---------- Exercise data ----------

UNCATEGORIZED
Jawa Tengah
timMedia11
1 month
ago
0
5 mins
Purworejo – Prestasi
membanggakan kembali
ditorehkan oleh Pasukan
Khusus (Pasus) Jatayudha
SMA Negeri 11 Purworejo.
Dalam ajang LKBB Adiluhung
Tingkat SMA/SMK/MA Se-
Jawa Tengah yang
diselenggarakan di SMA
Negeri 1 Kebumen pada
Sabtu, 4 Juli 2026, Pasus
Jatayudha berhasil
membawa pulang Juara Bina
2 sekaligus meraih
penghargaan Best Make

----------
---------- Exercise data ----------

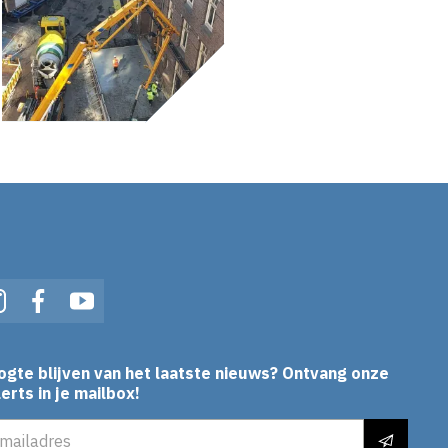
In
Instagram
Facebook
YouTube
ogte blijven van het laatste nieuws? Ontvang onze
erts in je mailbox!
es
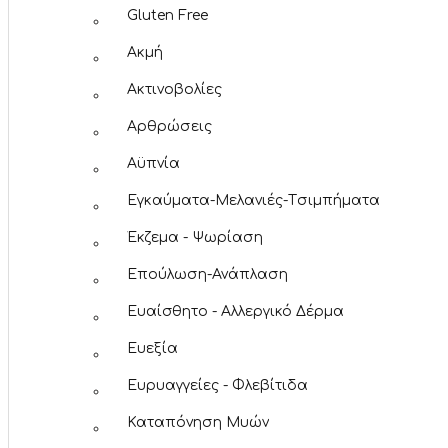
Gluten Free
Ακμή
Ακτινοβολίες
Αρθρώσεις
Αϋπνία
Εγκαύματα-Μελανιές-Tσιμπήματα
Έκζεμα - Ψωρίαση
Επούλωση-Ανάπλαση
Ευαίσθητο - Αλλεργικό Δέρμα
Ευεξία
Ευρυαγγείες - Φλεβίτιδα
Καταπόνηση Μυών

----------
---------- Exercise data ----------

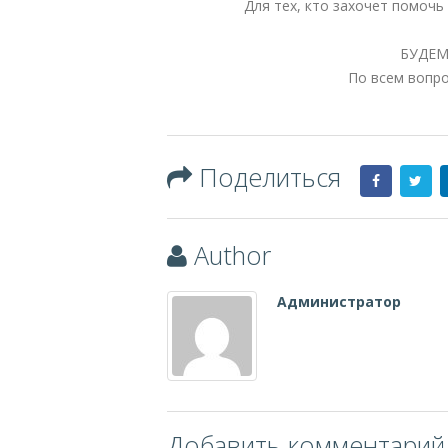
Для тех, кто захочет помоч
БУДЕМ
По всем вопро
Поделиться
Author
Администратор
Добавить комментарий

----------

**What the exercise asks:**
Restate word for word the lines in the material above from the one with "Для тех, кто захочет помоч" to the one with "Добавить комментарий"; both of those lines count, and nothing else does.

**Written solution:**
Для тех, кто захочет помоч
БУДЕМ
По всем вопро
Поделиться
Author
Администратор
Добавить комментарий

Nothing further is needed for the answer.